Economic Secretary to the Treasury, Justine Greening, introduced the second reading of the Budget Responsibility and National Audit Bill on Monday 14 February

The Bill was passed without a vote and will now be considered by a Public Bill Committee. This Committee will seek views from the public.

Watch and read the views expressed by MPs who took part in the debate.

Have your say

This Bill has now been sent to a Public Bill Committee for scrutiny and there is a call for written evidence.

Do you have relevant expertise and experience or a special interest in the Budget Responsibility and National Audit Bill?

If so, you can submit your views in writing to the House of Commons Public Bill Committee which is going to consider this Bill.

Guidance for submitting written evidence

Deadline for submissions

The Committee is able to receive written evidence from Tuesday 15 February, when the Bill passes the Second Reading Stage; and will stop receiving written evidence at the end of the Committee stage on Tuesday 8 March.

The sooner you send in your submission, the more time the Committee will have to take it into consideration. The Public Bill Committee is expected to meet for the first time on Tuesday 1 March. 

Summary of this Bill

The Bill establishes the Office for Budget Responsibility on a statutory basis, following its creation after the 2010 General Election. It requires the Treasury to publish a Charter for Budget Responsibility setting out its approach to fiscal policy.

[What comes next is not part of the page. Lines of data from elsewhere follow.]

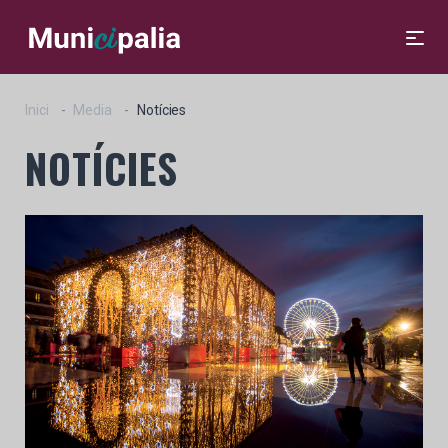
Inici
Media
Notícies
NOTÍCIES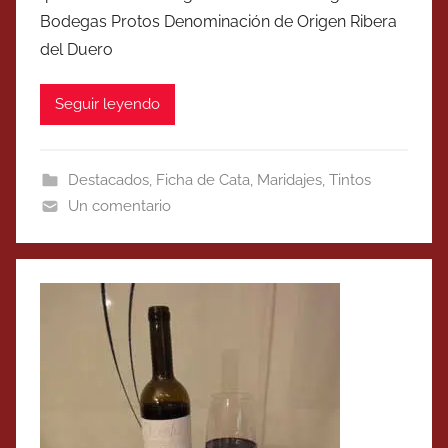
Bodegas Protos Denominación de Origen Ribera
del Duero
Seguir leyendo
Destacados
,
Ficha de Cata
,
Maridajes
,
Tintos
Un comentario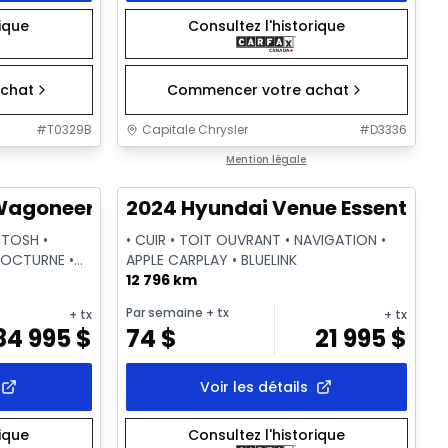
rique
Consultez l'historique
chat
Commencer votre achat
#
T0329B
Capitale Chrysler
#
D3336
1/28
1/2
Très bonne offre
Mention légale
goneer L Series III
2024 Hyundai Venue Essential
NTOSH •
• CUIR • TOIT OUVRANT • NAVIGATION •
NOCTURNE •
APPLE CARPLAY • BLUELINK
12 796 km
Par semaine
+ tx
+ tx
+ tx
84 995
$
74
$
21 995
$
Voir les détails
rique
Consultez l'historique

The Bill also confirms a new corporate governance structure for the National Audit Office, under a new paid post of Chair, who would develop a joint strategy with the Comptroller and Auditor General.

Keep up to date with all the proceedings on the Education Bill and find out how a Bill becomes an Act of Parliament.

Second reading

Second reading is the first opportunity for MPs to debate the main principles of the Bill. It usually takes place no sooner than two weekends after first reading.

What happens at second reading?

The Government minister, spokesperson or MP responsible for the Bill opens the second reading debate. The official Opposition spokesperson responds with their views on the Bill. The debate continues with other Opposition parties and backbench MPs giving their opinions.

At the end of the debate, the Commons decides whether the Bill should be given its second reading by voting, meaning it can proceed to the next stage.

What happens after second reading?

The Bill proceeds to committee stage and will be considered in a Public Bill Committee. Each clause (part) and any amendments (proposals for change) to the Bill may be debated.